**What needs to be done:**
Set down each of the records below exactly as it reads. No pictures go into the copy.

**Data:**
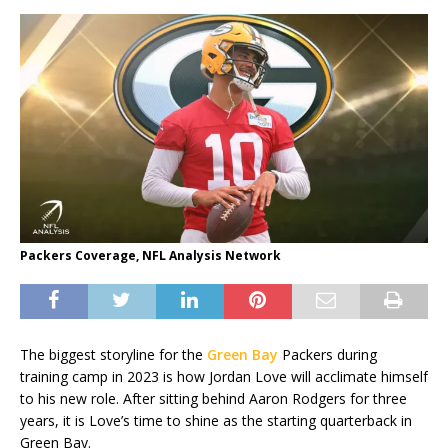
Packers Coverage, NFL Analysis Network
The biggest storyline for the
Green Bay
Packers during
training camp in 2023 is how Jordan Love will acclimate himself
to his new role. After sitting behind Aaron Rodgers for three
years, it is Love’s time to shine as the starting quarterback in
Green Bay.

**Solution for this problem:**
Packers Coverage, NFL Analysis Network
The biggest storyline for the
Green Bay
Packers during
training camp in 2023 is how Jordan Love will acclimate himself
to his new role. After sitting behind Aaron Rodgers for three
years, it is Love’s time to shine as the starting quarterback in
Green Bay.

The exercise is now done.